Required action
Give back each line of the data exactly.

Exercise material

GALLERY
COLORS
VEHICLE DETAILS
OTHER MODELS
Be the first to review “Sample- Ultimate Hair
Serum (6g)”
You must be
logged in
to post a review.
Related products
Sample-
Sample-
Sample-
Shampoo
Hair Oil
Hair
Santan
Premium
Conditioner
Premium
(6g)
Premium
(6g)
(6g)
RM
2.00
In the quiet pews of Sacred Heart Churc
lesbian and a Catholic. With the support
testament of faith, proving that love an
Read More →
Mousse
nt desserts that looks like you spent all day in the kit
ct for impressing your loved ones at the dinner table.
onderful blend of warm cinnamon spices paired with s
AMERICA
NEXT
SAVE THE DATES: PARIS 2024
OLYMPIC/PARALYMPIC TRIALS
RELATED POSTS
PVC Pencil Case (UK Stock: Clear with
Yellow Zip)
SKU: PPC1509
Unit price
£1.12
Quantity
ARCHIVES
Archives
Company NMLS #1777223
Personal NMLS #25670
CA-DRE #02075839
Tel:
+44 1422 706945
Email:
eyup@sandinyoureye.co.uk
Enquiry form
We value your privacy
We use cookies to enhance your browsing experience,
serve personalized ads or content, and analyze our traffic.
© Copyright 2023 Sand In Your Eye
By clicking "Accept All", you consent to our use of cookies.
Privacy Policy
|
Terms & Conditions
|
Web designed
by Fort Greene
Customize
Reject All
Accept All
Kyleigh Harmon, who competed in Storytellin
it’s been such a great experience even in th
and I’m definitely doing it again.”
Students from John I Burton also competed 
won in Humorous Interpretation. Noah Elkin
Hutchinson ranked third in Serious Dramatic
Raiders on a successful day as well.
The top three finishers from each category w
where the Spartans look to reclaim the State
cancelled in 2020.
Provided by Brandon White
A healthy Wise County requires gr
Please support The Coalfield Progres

Solution to this problem
GALLERY
COLORS
VEHICLE DETAILS
OTHER MODELS
Be the first to review “Sample- Ultimate Hair
Serum (6g)”
You must be
logged in
to post a review.
Related products
Sample-
Sample-
Sample-
Shampoo
Hair Oil
Hair
Santan
Premium
Conditioner
Premium
(6g)
Premium
(6g)
(6g)
RM
2.00
In the quiet pews of Sacred Heart Churc
lesbian and a Catholic. With the support
testament of faith, proving that love an
Read More →
Mousse
nt desserts that looks like you spent all day in the kit
ct for impressing your loved ones at the dinner table.
onderful blend of warm cinnamon spices paired with s
AMERICA
NEXT
SAVE THE DATES: PARIS 2024
OLYMPIC/PARALYMPIC TRIALS
RELATED POSTS
PVC Pencil Case (UK Stock: Clear with
Yellow Zip)
SKU: PPC1509
Unit price
£1.12
Quantity
ARCHIVES
Archives
Company NMLS #1777223
Personal NMLS #25670
CA-DRE #02075839
Tel:
+44 1422 706945
Email:
eyup@sandinyoureye.co.uk
Enquiry form
We value your privacy
We use cookies to enhance your browsing experience,
serve personalized ads or content, and analyze our traffic.
© Copyright 2023 Sand In Your Eye
By clicking "Accept All", you consent to our use of cookies.
Privacy Policy
|
Terms & Conditions
|
Web designed
by Fort Greene
Customize
Reject All
Accept All
Kyleigh Harmon, who competed in Storytellin
it’s been such a great experience even in th
and I’m definitely doing it again.”
Students from John I Burton also competed 
won in Humorous Interpretation. Noah Elkin
Hutchinson ranked third in Serious Dramatic
Raiders on a successful day as well.
The top three finishers from each category w
where the Spartans look to reclaim the State
cancelled in 2020.
Provided by Brandon White
A healthy Wise County requires gr
Please support The Coalfield Progres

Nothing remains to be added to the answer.